By no means is that list exhaustive. And to look at stuff like Psychlona, Oranssi Pazuzu, Wight, Wino, Puta Volcano, Kingnomad, Ellis Munk Ensemble, Paradise Lost, Alain Johannes, Arbouretum, Uffe Lorenzen, Tia Carrera — on and on and on — I can definitely see where arguments are to be made for records that should’ve been in the list proper. I can only go with what feels right to me at the time.

Together with the top 50, this makes over 110 albums in the best of 2020. If you find yourself needing something to hang your hat on, be glad you’re alive to witness this much excellent music coming out.

Debut Album of the Year

Molassess, Through the Hollow

Molassess Through the Hollow

Other notable debuts (alphabetically):

Atramentus, Stygian
Bethmoora, Thresholds
BleakHeart, Dream Griever
Crystal Spiders, Molt
Dirt Woman, The Glass Cliff
Dwaal, Gospel of the Vile
Electric Feat, Electric Feat
Familiars, All in Good Time
Galactic Cross, Galactic Cross
Human Impact, Human Impact
Jointhugger, I Am No One
Light Pillars, Light Pillars
Love Gang, Dead Man’s Game
Malsten, The Haunting of Silvåkra Mill
Might, Might
Mindcrawler, Lost Orbiter
Mrs. Piss, Self-Surgery
Parahelio, Surge Evelia Surge
Polymoon, Caterpillars of Creation
Ritual King, Ritual King
SEA, Impermanence
Slomosa, Slomosa
Soldati, Doom Nacional
Somnus Throne, Somnus Throne
SpellBook, Magick & Mischief
Spirit Mother, Cadets
Temple of the Fuzz Witch, Red Tide
The Crooked Whispers, Satanic Melodies
White Dog, White Dog

Notes: I sparred with myself every step of the way here. The last couple years I’ve tried to give the top-debut spot to not just a new band, but a new presence. Green Lung, King Buffalo, etc. Molassess, with members from The Devil’s Blood, Death Alley and Astrosoniq, isn’t exactly that. So what do I do? Do I go with something newer like Polymoon, Dirt Woman, BleakHeart, SEA, White Dog or The Crooked Whispers, or something with more established players like Molassess, Soldati, or even Light Pillars?
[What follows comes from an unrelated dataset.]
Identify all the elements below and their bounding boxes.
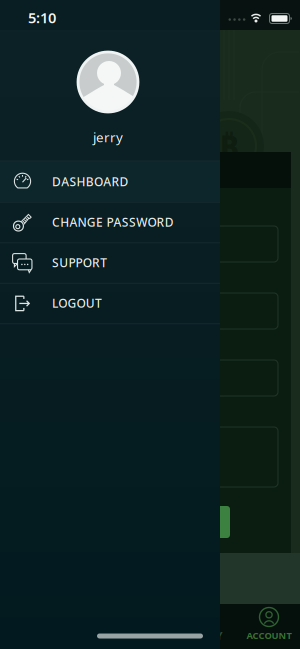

In the end, what made the difference was not just how brilliant the songs on Molassess’ Through the Hollow, but how honestly the band confronted the legacy they were up against. The songs had a familiar haunting presence, but they were also moving ahead to somewhere new. It was that blend of old and new ideas, and the resonant feeling of emotional catharsis — as well as the sheer immersion that took place while listening — that ultimately made the decision. Turns out I just couldn’t escape it.

And why not a list? Because this feels woefully inadequate as it is. I reviewed over 250 records this year one way or another — and that’s a conservative estimate — but a lot gets lost in the shuffle and somehow it just seemed wrong this time around to call something the 13th best first record of the year. I wanted to highlight the special achievement that was the Molassess album, but really, all of these records kicked my ass one way or the other.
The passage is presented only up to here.